Hexagonal tile differences

A hexagonal tile with number 1 is surrounded by a ring of six hexagonal tiles, starting at “12 o’clock” and numbering the tiles 2 to 7 in an anti-clockwise direction.

New rings are added in the same fashion, with the next rings being numbered 8 to 19, 20 to 37, 38 to 61, and so on. The diagram below shows the first three rings.

By finding the difference between tile n and each of its six neighbours we shall define PD(n) to be the number of those differences which are prime.

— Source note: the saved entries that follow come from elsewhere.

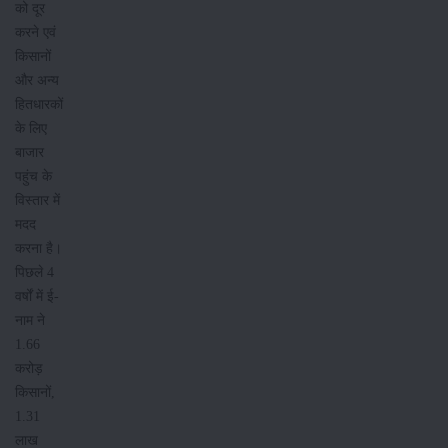
को दूर
करने एवं
किसानों
और अन्य
हितधारकों
के लिए
बाजार
पहुंच के
विस्तार में
मदद
करना है।
पिछले 4
वर्षों में ई-
नाम ने
1.66
करोड़
किसानों,
1.31
लाख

For example, working clockwise around tile 8 the differences are 12, 29, 11, 6, 1, and 13. So PD(8) = 3.

In the same way, the differences around tile 17 are 1, 17, 16, 1, 11, and 10, hence PD(17) = 2.

It can be shown that the maximum value of PD(n) is 3.

If all of the tiles for which PD(n) = 3 are listed in ascending order to form a sequence, the 10th tile would be 271.

Find the 2000th tile in this sequence.


六边形地砖的差

标有数1的六边形地砖被一圈六个六边形地砖包围,这些地砖从12点钟方向(正上方)开始沿逆时针顺序依次标记为2至7。

在这个图形的外面,继续加上新的六边形地砖,接下来的几圈分别按照同样的规则标上8至19,20至37,38至61,依此类推。下图显示了前三圈所构成的图形。

考虑标有n的地砖与其周围六块地砖的差,我们定义PD(n)是这些差中素数的数目。

例如,按顺时针顺序,标有8的地砖与周围地砖的差是12,29,11,6,1和13。所以PD(8) = 3。

同样的,标有17的地砖与周围地砖的差是1,17,16,1,11和10,所以PD(17) = 2。

可以验证,PD(n)的最大值就是3。

如果所有PD(n) = 3的地砖构成从小到大排列的序列,那么第10块将是标有271的地砖。

找出这个序列中的第2000块地砖所标的数。